Although I'm sure it's inadvertent, you are very significantly misinterpreting what you are presenting.  Your conclusions are not supported by these materials. I'm at a party so I can't respond in detail but will do so as soon as I can.

Greg

On Saturday, August 20, 2016, George Kirikos <icann at leap.com<mailto:icann at leap.com>> wrote:
Hi folks,

I was doing some research on false declarations of trademark "use",
and came upon some startling statistics that are relevant to our TMCH
discussions.

The following link summarizes some of the important research conducted
by the USPTO:

http://www.finnegan.com/resources/articles/articlesdetail.aspx?news=05be4815-5b70-41c6-b521-055aee7946c2

"The results of the pilot program indicate that a substantial majority
of foreign registrants, 73% under the Madrid Protocol and 65% under
the Paris Convention, have submitted false declarations of use and
have therefore received trademark protection to which they are not
entitled in the United States."

The same study was discussed in the following blog:

http://www.thebrandprotectionblog.com/uspto-announces-new-trademark-use-audit-program-in-proposed-rule/

"...USPTO randomly audited 500 registrations with recently filed
affidavits averring use. In addition to the usual specimen submitted
for each class of goods or services, the USPTO asked registration
owners to submit proof of use of their marks for two additional goods
or services per class selected at random by the USPTO.

During the two-year pilot program, the USPTO found that 51% of the
audited registration owners were unable to satisfy these additional
proof requirements. The USPTO cancelled 16% of the audited
registrations in their entirety because the registration owners failed
to respond to the request for additional proof or any other issues
raised during the examination of the original affidavit. In addition,
35% of the audited registration owners requested that some of the
goods or services be deleted from their registration."

The final report by the USPTO can be read in its entirety at:

https://www.uspto.gov/sites/default/files/documents/Post_Registration_Proof_of_Use_Pilot_Final_Report%20.doc

(sorry it's not a PDF)

This huge amount of fraudulently registered marks has caused them to
make some proposals a couple of months ago, see:

https://www.federalregister.gov/articles/2016/06/22/2016-14791/changes-in-requirements-for-affidavits-or-declarations-of-use-continued-use-or-excusable-nonuse-in

"A register that does not accurately reflect marks in use in the
United States for the goods/services identified in registrations
imposes costs and burdens on the public."

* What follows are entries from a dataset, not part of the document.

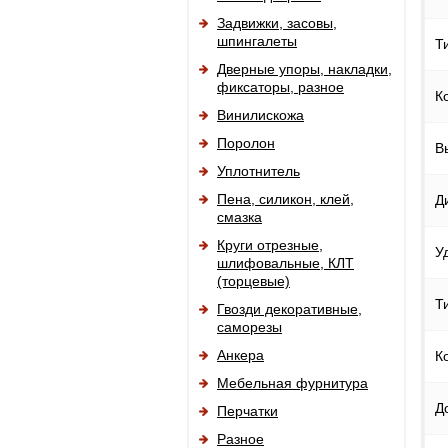
Задвижки, засовы,
шпингалеты
Т
Дверные упоры, накладки,
фиксаторы, разное
К
Винилискожа
Поролон
В
Уплотнитель
Пена, силикон, клей,
Д
смазка
Круги отрезные,
У
шлифовальные, КЛТ
(торцевые)
Т
Гвозди декоративные,
саморезы
Анкера
К
Мебельная фурнитура
Д
Перчатки
Разное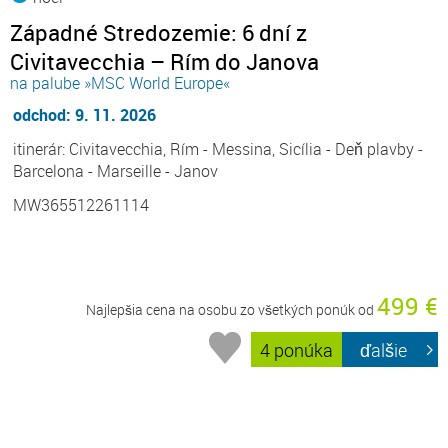
Západné Stredozemie: 6 dní z
Civitavecchia – Rím do Janova
na palube »MSC World Europe«
odchod: 9. 11. 2026
itinerár: Civitavecchia, Rím - Messina, Sicília - Deň plavby -
Barcelona - Marseille - Janov
MW365512261114
499 €
Najlepšia cena na osobu zo všetkých ponúk od
4 ponúka
ďalšie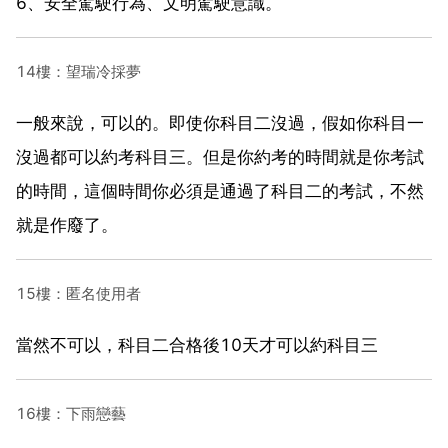
6、安全駕駛行為、文明駕駛意識。
14樓：望瑞冷採夢
一般來說，可以的。即使你科目二沒過，假如你科目一
沒過都可以約考科目三。但是你約考的時間就是你考試
的時間，這個時間你必須是通過了科目二的考試，不然
就是作廢了。
15樓：匿名使用者
當然不可以，科目二合格後10天才可以約科目三
16樓：下雨戀藝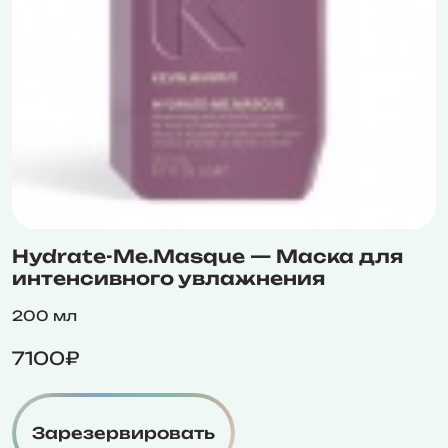
Hydrate-Me.Masque — Маска для
интенсивного увлажнения
200 мл
7100₽
Зарезервировать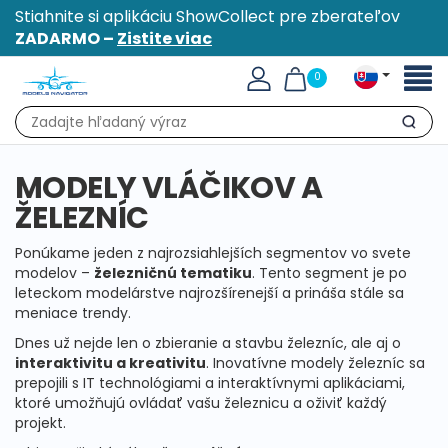
Stiahnite si aplikáciu ShowCollect pre zberateľov
ZADARMO –
Zistite viac
Toggl
0
naviga
Hľadať
MODELY VLÁČIKOV A
ŽELEZNÍC
Ponúkame jeden z najrozsiahlejších segmentov vo svete
modelov –
železničnú tematiku
. Tento segment je po
leteckom modelárstve najrozšírenejší a prináša stále sa
meniace trendy.
Dnes už nejde len o zbieranie a stavbu železníc, ale aj o
interaktivitu a kreativitu
. Inovatívne modely železníc sa
prepojili s IT technológiami a interaktívnymi aplikáciami,
ktoré umožňujú ovládať vašu železnicu a oživiť každý
projekt.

"The public relies on the register to determine whether a chosen mark
is available for use or registration. Where a party's search of the
register discloses a potentially confusingly similar mark, that party
may incur a variety of resulting costs and burdens, such as those
associated with investigating the actual use of the disclosed mark to
assess any conflict, proceedings to cancel the registration or oppose
the application of the disclosed mark, civil litigation to resolve a
dispute over the mark, or changing plans to avoid use of the party's
chosen mark. If a registered mark is not actually in use in the United
States, or is not in use in connection with all the goods/services
identified in the registration, these costs and burdens may be
incurred unnecessarily. An accurate and reliable trademark register
helps avoid such needless costs and burdens."

Obviously, the exact same reasoning applies to the TMCH itself.

In light of these truly startling statistics, I think we need to have
much greater scrutiny of what marks get placed into the TMCH, despite
claims of "use". Even specimens of use can be "gamed", as discussed at
length in an article at:

http://www.fr.com/news/dont-be-confused-about-whether-your-trademark-is-used/

which had numerous examples of "sham" transactions, sporadic, casual,
or de minimis uses. e.g.:

"- a single shipment of one jar of salt from one corporate officer to
another for no charge;
- sale for $2.50 of 12 bank book holders, followed by instructions not
to offer them to prospective customers;
- sale of a few dollars’ worth of women’s sportswear to a cooperating
company which immediately returned the goods to the seller;"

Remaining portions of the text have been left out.